### Records for this task
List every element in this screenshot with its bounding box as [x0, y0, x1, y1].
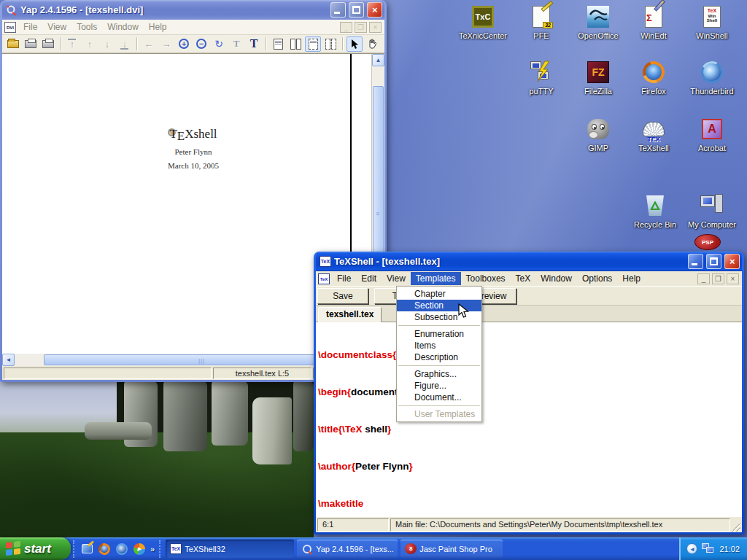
texshell-close-button[interactable]: ×	[724, 254, 740, 269]
previous-page-icon[interactable]: ↑	[82, 36, 98, 52]
winedt-icon: Σ	[645, 6, 662, 28]
start-button[interactable]: start	[0, 537, 71, 560]
desktop-icon-my-computer[interactable]: My Computer	[684, 193, 740, 229]
menu-view[interactable]: View	[382, 272, 411, 285]
menu-item-enumeration[interactable]: Enumeration	[397, 328, 481, 340]
magnifier-tool-icon[interactable]	[382, 36, 384, 52]
desktop-icon-paint-shop-pro-partial[interactable]: PSP	[692, 234, 724, 253]
single-page-view-icon[interactable]	[270, 36, 286, 52]
desktop-icon-texniccenter[interactable]: TxC TeXnicCenter	[455, 4, 511, 40]
mdi-restore-icon[interactable]: ❒	[712, 273, 724, 284]
zoom-in-icon[interactable]: +	[176, 36, 192, 52]
yap-menu-tools[interactable]: Tools	[71, 20, 102, 34]
texshell-minimize-button[interactable]	[688, 254, 703, 269]
menu-window[interactable]: Window	[535, 272, 577, 285]
menu-item-figure[interactable]: Figure...	[397, 380, 481, 392]
menu-options[interactable]: Options	[577, 272, 617, 285]
menu-item-items[interactable]: Items	[397, 340, 481, 351]
hand-tool-icon[interactable]	[364, 36, 380, 52]
desktop-icon-texshell[interactable]: TEX TeXshell	[626, 117, 681, 152]
desktop-icon-acrobat[interactable]: A Acrobat	[684, 117, 740, 152]
yap-menu-help[interactable]: Help	[144, 20, 172, 34]
print-page-icon[interactable]	[40, 36, 56, 52]
menu-file[interactable]: File	[332, 272, 356, 285]
stone	[293, 381, 314, 451]
yap-minimize-button[interactable]	[330, 2, 346, 18]
menu-tex[interactable]: TeX	[511, 272, 536, 285]
task-button-paint-shop-pro[interactable]: 8 Jasc Paint Shop Pro	[400, 540, 503, 558]
icon-label: OpenOffice	[570, 31, 626, 40]
back-icon[interactable]: ←	[141, 36, 157, 52]
texshell-titlebar[interactable]: TeX TeXShell - [texshell.tex] ×	[316, 252, 742, 271]
hide-tray-icons-icon[interactable]: ◄	[686, 543, 697, 554]
pointer-tool-icon[interactable]	[347, 36, 363, 52]
horizontal-scroll-thumb[interactable]: |||	[44, 354, 360, 365]
firefox-quicklaunch-icon[interactable]	[97, 542, 112, 556]
menu-item-description[interactable]: Description	[397, 351, 481, 363]
menu-item-chapter[interactable]: Chapter	[397, 288, 481, 300]
media-player-quicklaunch-icon[interactable]	[132, 542, 147, 556]
desktop-icon-winedt[interactable]: Σ WinEdt	[626, 4, 681, 40]
yap-close-button[interactable]: ×	[367, 2, 382, 18]
yap-titlebar[interactable]: Yap 2.4.1596 - [texshell.dvi] ×	[2, 0, 384, 20]
first-page-icon[interactable]: ↑	[64, 36, 80, 52]
continuous-view-icon[interactable]	[305, 36, 321, 52]
forward-icon[interactable]: →	[158, 36, 174, 52]
icon-label: TeXshell	[626, 144, 681, 152]
thunderbird-quicklaunch-icon[interactable]	[115, 542, 129, 556]
yap-menu-window[interactable]: Window	[102, 20, 144, 34]
scroll-left-icon[interactable]: ◄	[2, 354, 15, 366]
dvi-doc-date: March 10, 2005	[133, 161, 253, 170]
menu-toolboxes[interactable]: Toolboxes	[461, 272, 511, 285]
open-file-icon[interactable]	[5, 36, 21, 52]
network-tray-icon[interactable]	[702, 543, 715, 554]
texshell-maximize-button[interactable]	[706, 254, 721, 269]
icon-label: puTTY	[514, 87, 569, 96]
task-button-texshell[interactable]: TeX TeXShell32	[166, 540, 294, 558]
last-page-icon[interactable]: ↓	[117, 36, 133, 52]
show-desktop-icon[interactable]	[80, 542, 94, 556]
desktop-icon-winshell[interactable]: TeXWin Shell WinShell	[684, 4, 740, 40]
menu-item-document[interactable]: Document...	[397, 392, 481, 403]
desktop-icon-putty[interactable]: puTTY	[514, 60, 569, 96]
desktop-icon-firefox[interactable]: Firefox	[626, 60, 681, 96]
desktop-icon-gimp[interactable]: GIMP	[570, 117, 626, 152]
resize-grip[interactable]	[732, 523, 740, 532]
yap-maximize-button[interactable]	[349, 2, 364, 18]
quicklaunch-overflow-icon[interactable]: »	[150, 545, 155, 553]
desktop-icon-filezilla[interactable]: FZ FileZilla	[570, 60, 626, 96]
tex-document-icon: TeX	[318, 273, 330, 284]
texshell-mdi-buttons: _ ❒ ×	[697, 273, 742, 284]
desktop-icon-recycle-bin[interactable]: Recycle Bin	[627, 193, 683, 229]
menu-help[interactable]: Help	[617, 272, 646, 285]
continuous-facing-view-icon[interactable]	[322, 36, 338, 52]
ruler-icon[interactable]: T	[228, 36, 244, 52]
menu-templates[interactable]: Templates	[411, 272, 461, 285]
zoom-out-icon[interactable]: −	[193, 36, 209, 52]
desktop-icon-pfe[interactable]: 32 PFE	[514, 4, 569, 40]
print-icon[interactable]	[23, 36, 39, 52]
mdi-close-icon[interactable]: ×	[727, 273, 739, 284]
start-label: start	[24, 542, 51, 556]
yap-menu-file[interactable]: File	[18, 20, 42, 34]
mdi-minimize-icon[interactable]: _	[340, 22, 352, 33]
yap-menu-view[interactable]: View	[42, 20, 71, 34]
desktop-icon-openoffice[interactable]: OpenOffice	[570, 4, 626, 40]
text-mode-icon[interactable]: T	[246, 36, 262, 52]
menu-item-graphics[interactable]: Graphics...	[397, 368, 481, 380]
texshell-editor[interactable]: \documentclass{article} \begin{document}…	[316, 322, 742, 517]
desktop-icon-thunderbird[interactable]: Thunderbird	[684, 60, 740, 96]
refresh-icon[interactable]: ↻	[211, 36, 227, 52]
facing-pages-view-icon[interactable]	[287, 36, 303, 52]
mdi-close-icon[interactable]: ×	[369, 22, 382, 33]
yap-window-title: Yap 2.4.1596 - [texshell.dvi]	[20, 4, 328, 15]
next-page-icon[interactable]: ↓	[99, 36, 115, 52]
menu-edit[interactable]: Edit	[356, 272, 382, 285]
tab-texshell-tex[interactable]: texshell.tex	[318, 307, 382, 322]
mdi-restore-icon[interactable]: ❒	[355, 22, 367, 33]
save-button[interactable]: Save	[317, 288, 368, 304]
mdi-minimize-icon[interactable]: _	[697, 273, 710, 284]
scroll-up-icon[interactable]: ▲	[372, 54, 384, 66]
templates-menu-popup: Chapter Section Subsection Enumeration I…	[396, 286, 482, 422]
task-button-yap[interactable]: Yap 2.4.1596 - [texs...	[297, 540, 398, 558]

### Task objective
Each line in the listing above that includes the word "zoom" needs to be copied out.

### Your solution
zoom-in-icon[interactable]: +	[176, 36, 192, 52]
zoom-out-icon[interactable]: −	[193, 36, 209, 52]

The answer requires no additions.